Konstanz – Das Böse ist immer und überall, vor allem am Freitag, 15. Januar, am Theater Konstanz. Eine Gesprächsrunde, ein Theaterstück plus Science Slam behandeln «das Böse» am Themenabend in der Spiegelhalle. Im Anschluss darf beim «Culture Clubbing» getanzt werden.

Szene aus Dracula. (Bild: zvg)

Szene aus Dracula. (Bild: zvg)

Los geht’s um 18 Uhr mit «Theater Talks – Über das Böse», Podiumsdiskussion mit Prof. Dr. Reinhard Haller und PD DR. Rainer Beck (Uni Konstanz): Das Böse als treibende Kraft– mit «Faust I» und «Dracula» stehen zwei Stücke auf dem Spielplan des Theaters Konstanz, deren Dramatik sich genau daraus speist. Doch wie kann man das Böse heutzutage fassen? Darüber sprechen wir mit Prof. Dr. Reinhard Haller, Psychiater und Gerichtsgutachter, u.a. zum Amoklauf von Winnenden und PD Dr.
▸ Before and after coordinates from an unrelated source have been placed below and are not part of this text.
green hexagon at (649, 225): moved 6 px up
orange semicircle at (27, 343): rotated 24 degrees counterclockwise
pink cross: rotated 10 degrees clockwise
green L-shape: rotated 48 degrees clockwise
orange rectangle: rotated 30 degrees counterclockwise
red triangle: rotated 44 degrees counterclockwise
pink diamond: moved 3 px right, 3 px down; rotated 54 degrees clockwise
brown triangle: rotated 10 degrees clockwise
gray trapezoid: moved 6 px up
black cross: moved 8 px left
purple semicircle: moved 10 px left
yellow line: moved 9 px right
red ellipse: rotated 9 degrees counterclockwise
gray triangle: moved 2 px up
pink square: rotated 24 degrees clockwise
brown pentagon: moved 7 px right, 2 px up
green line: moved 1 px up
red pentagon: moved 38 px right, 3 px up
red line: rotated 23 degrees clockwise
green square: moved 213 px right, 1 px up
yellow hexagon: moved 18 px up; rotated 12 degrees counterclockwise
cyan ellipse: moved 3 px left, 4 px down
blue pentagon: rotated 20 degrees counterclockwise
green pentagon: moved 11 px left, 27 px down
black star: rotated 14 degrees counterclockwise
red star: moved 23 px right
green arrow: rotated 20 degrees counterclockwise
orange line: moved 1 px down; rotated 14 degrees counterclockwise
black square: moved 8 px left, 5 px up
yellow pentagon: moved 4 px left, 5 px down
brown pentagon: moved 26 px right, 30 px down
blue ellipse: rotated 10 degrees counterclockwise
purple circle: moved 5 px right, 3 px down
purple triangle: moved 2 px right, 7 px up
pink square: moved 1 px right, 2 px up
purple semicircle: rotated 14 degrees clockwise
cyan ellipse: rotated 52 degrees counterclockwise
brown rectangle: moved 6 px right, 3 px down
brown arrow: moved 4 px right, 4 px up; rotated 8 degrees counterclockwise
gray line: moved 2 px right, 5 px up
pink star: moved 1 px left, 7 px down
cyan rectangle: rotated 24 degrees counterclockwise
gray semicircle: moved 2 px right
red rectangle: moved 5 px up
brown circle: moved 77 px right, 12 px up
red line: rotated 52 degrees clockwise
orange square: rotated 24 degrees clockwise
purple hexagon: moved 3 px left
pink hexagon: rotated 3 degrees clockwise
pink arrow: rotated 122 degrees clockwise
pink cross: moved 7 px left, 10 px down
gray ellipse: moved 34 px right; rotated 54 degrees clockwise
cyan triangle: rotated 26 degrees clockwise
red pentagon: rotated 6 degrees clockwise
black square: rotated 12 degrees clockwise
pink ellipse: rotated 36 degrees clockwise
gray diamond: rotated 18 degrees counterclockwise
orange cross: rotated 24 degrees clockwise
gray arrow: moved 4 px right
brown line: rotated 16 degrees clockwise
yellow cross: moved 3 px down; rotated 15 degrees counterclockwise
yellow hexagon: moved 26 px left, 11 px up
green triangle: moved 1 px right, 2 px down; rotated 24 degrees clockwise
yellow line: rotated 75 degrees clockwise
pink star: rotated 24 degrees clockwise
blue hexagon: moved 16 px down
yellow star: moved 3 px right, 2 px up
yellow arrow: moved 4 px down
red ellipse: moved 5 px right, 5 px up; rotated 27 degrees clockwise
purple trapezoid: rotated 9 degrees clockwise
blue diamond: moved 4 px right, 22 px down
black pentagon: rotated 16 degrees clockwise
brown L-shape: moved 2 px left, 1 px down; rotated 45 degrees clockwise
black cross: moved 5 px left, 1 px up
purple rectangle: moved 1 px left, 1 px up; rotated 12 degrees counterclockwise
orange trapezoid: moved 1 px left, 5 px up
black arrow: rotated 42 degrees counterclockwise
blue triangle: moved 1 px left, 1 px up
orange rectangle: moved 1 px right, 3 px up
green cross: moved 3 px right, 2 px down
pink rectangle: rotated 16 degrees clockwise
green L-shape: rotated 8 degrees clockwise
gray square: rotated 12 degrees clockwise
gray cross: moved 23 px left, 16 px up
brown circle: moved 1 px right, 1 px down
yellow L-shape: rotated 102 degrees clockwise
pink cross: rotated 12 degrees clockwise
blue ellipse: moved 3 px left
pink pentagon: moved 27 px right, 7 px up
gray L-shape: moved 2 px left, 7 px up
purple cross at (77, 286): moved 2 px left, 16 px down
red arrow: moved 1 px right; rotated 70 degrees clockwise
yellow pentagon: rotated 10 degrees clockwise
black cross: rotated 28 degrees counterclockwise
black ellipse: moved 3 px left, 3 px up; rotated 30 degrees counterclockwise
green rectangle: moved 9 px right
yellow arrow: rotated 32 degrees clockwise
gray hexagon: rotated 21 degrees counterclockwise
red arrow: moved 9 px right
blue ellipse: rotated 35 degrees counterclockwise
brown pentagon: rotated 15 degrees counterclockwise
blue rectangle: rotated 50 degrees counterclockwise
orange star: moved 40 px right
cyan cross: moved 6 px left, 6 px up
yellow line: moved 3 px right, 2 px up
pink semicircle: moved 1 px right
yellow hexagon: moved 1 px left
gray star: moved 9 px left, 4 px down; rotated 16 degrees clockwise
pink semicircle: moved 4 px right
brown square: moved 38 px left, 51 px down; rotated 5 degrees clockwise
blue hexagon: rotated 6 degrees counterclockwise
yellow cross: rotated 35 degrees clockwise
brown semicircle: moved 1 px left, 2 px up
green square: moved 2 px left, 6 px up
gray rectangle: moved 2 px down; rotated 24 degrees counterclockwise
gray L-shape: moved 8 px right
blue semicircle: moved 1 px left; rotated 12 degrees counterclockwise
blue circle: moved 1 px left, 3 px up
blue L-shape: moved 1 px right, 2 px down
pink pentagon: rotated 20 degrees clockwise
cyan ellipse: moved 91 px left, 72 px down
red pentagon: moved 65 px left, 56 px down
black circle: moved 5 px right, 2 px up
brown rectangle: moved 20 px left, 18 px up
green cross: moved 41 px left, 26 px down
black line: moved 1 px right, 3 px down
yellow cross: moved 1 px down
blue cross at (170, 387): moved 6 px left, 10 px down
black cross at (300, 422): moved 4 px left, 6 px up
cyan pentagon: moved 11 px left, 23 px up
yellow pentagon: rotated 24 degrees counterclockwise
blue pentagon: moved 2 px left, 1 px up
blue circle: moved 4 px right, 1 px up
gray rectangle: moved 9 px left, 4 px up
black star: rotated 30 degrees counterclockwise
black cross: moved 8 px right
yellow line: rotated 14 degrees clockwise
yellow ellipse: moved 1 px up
Rainer Beck, Uni Konstanz, Experte für Konstruktionen des Bösen

Um 20 Uhr hat man danach die Möglichkeit, sich bei der Aufführung von «Dracula» nach Bram Stoker, in der Inszenierung vom Michaela Dicu, zu gruseln. Der junge Anwalt Jonathan Harker will in Transsilvanien mit Graf Dracula ein Immobiliengeschäft abwickeln. Auf dem Schloss ist tagsüber keine Menschenseele zu sehen. Harper will schnellstmöglich abreisen, muss aber erkennen, dass er gefangen ist. Zurück in London eine unheimliche Überraschung: Dracula ist schon vor Ort. Kann Professor Van Helsing etwas gegen den Blutsauger ausrichten? «Dracula» ist der Wegbereiter des modernen Vampirromans, in dem sich Volkserzählung, Schauermärchen und okkulte Phantasien mischen. Religion, Tod und Sex – in Vampirgeschichten geht es um die wirklich wichtigen Themen.

Es folgt um 22 Uhr der «Science Slam» mit vier SlammerInnen, ebenfalls mit Themen rund um «Dracula» und Faust» und zum Abschluss lädt das Theater Konstanz im Foyer der Spiegelhalle zum Culture Clubbing.